Immersion dans des lieux d'ordinaire inaccessibles
À l'intérieur, Catherine Huck Hiebel nous emmène dans des lieux fermés au public. Pour entrer dans les plus de 200 000 mètres carrés du Parlement, nous empruntons le tapis rouge. "Nous sommes privilégiées, chuchote-t-elle. Seules les grandes personnalités arrivent par cette entrée protocolaire du Parlement européen". Des chefs d'État, des premiers ministres, des acteurs célèbres ou le Pape François en 2014, par exemple.
Ce tapis rouge débouche sur l'escalier protocolaire. Une impressionnante structure où s'entrelacent en fait deux escaliers : "Si on prend du recul, on croit distinguer l’ADN du corps humain. Cela pour signifier qu’en Europe, nous nous développons tous ensemble. Nous avons une histoire commune et abordons l’avenir ensemble."
Direction désormais l'endroit préféré de la fonctionnaire : la grande passerelle au-dessus de l'Ill, qui fascine souvent les passants.
Eux doivent se contenter de l'admirer de l'extérieur. Caroline, elle, l'emprunte régulièrement, avec à chaque fois une pointe d'émotion : "Cette passerelle représente la paix. On est à quelques mètres de la frontière avec l'Allemagne, qui a été le théâtre de deux guerres mondiales. C’est donc important d’avoir un symbole de paix. J’ai grandi à Roeschwoog, qui se situe également à la frontière, mon papa était travailleur frontalier. Les ponts, ça veut dire beaucoup pour moi. C’est un beau clin d’œil."
552 combinaisons de langues différentes à interpréter en simultané
Lorsqu'elle travaillait au Parlement comme attachée parlementaire, elle fréquentait très régulièrement l'hémicycle, le "cœur du navire". Les 720 députés européens y passent quasiment une semaine par mois (du lundi au jeudi) pour voter les lois lors des sessions. À midi pile, chaque jour. "Chez nous, à midi, on ne mange pas, on vote !", sourit Caroline Huck Hiebel.
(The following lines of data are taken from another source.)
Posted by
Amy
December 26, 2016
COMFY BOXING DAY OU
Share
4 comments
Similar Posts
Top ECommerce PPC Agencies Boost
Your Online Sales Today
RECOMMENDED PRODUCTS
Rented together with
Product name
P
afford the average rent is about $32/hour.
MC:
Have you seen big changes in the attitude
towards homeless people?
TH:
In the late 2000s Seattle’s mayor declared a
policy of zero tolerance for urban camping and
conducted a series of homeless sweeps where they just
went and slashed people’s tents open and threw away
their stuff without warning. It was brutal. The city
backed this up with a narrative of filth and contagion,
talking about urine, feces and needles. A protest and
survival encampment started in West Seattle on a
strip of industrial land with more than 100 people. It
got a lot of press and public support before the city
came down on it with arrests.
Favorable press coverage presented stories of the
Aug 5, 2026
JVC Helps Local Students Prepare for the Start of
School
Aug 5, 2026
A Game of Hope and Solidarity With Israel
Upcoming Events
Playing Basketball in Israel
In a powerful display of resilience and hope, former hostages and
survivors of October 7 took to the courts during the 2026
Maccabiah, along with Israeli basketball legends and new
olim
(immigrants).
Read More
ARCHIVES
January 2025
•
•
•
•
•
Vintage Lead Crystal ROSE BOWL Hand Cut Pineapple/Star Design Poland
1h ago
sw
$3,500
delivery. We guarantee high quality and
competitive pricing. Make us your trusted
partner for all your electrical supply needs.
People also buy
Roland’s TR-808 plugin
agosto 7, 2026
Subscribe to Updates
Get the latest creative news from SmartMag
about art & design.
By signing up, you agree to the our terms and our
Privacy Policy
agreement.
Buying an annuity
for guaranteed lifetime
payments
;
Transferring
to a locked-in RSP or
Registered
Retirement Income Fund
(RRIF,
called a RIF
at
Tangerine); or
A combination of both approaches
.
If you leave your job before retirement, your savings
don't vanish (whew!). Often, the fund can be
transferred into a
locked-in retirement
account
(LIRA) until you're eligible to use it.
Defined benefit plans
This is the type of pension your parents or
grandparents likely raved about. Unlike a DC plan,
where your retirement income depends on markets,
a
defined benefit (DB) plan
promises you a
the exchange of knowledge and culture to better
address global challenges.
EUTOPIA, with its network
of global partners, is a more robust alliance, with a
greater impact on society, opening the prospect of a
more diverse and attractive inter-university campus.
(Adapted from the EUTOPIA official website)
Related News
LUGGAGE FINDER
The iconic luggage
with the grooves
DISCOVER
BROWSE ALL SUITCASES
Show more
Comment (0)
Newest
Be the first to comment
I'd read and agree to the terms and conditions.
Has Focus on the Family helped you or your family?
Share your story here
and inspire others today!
Même habituée de l'institution, elle reste émerveillée par son fonctionnement : des députés de 27 pays qui doivent travailler ensemble, négocier, s'accorder sur des compromis... et tout cela dans 24 langues différentes. Plus de 250 interprètes traduisent les débats en permanence. "Ça fait 552 combinaisons de langues différentes à interpréter en simultané, explique-t-elle à un groupe de visiteurs pour lequel elle donne une conférence. Si demain un agriculteur ne peut pas travailler au Parlement à cause de la barrière de la langue, il ne pourra pas représenter tous les agriculteurs derrière lui, c’est donc très important que chacun puisse s’exprimer dans sa propre langue et surtout comprendre la même chose que les autres."
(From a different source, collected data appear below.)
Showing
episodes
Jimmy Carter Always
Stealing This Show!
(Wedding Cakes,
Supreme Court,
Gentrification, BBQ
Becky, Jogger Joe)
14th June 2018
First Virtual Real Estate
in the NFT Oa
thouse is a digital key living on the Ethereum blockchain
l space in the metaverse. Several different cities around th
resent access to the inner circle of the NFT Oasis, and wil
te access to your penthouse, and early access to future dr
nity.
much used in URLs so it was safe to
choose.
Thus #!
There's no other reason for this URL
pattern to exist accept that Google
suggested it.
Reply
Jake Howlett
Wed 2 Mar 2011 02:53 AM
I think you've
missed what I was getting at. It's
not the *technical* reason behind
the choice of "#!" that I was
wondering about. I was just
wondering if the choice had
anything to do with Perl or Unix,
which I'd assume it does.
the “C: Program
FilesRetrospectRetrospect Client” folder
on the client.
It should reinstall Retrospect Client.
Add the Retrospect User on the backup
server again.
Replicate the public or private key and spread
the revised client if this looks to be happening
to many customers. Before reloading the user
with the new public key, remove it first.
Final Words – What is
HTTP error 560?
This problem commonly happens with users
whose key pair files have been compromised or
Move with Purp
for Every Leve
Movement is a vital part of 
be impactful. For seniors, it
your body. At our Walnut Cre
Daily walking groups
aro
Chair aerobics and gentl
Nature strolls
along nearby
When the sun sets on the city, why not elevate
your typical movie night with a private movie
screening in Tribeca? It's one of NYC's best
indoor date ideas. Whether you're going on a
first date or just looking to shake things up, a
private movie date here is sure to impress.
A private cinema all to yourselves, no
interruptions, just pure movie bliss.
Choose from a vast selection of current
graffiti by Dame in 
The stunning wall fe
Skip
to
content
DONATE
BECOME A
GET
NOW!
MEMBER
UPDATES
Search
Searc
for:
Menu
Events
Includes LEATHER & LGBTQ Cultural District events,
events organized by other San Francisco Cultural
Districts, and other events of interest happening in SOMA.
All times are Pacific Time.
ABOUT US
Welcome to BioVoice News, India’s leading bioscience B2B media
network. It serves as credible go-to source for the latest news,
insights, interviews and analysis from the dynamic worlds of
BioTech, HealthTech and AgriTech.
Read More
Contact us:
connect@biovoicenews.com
En quittant l'hémicycle, nous sommes face à un alignement de petites passerelles. Là encore, très symboliques pour figurer la démocratie européenne : elles évoquent les fameux compromis. "D'un côté se trouvent les salles de réunion et les bureaux où on travaille pour trouver des compromis, incarnés par ces ponts. Puis en face, le processus se poursuit dans l’hémicycle où la loi est votée", détaille Caroline.
La jeune femme tient à faire connaître ces histoires et la manière dont le Parlement œuvre pour nous au quotidien. Elle invite les citoyens à visiter l'institution. C'est possible du lundi au samedi, librement et gratuitement. Car mieux comprendre l'Union européenne, c'est pouvoir participer aux débats. Fondamental selon elle, alors que l'Europe est de plus en plus décriée.
Lors des journées de sessions, vous pourrez découvrir une véritable fourmilière avec parfois 8 000 personnes sur le site. Le Parlement héberge plusieurs restaurants, un salon de coiffure, une crèche ou encore une salle de méditation.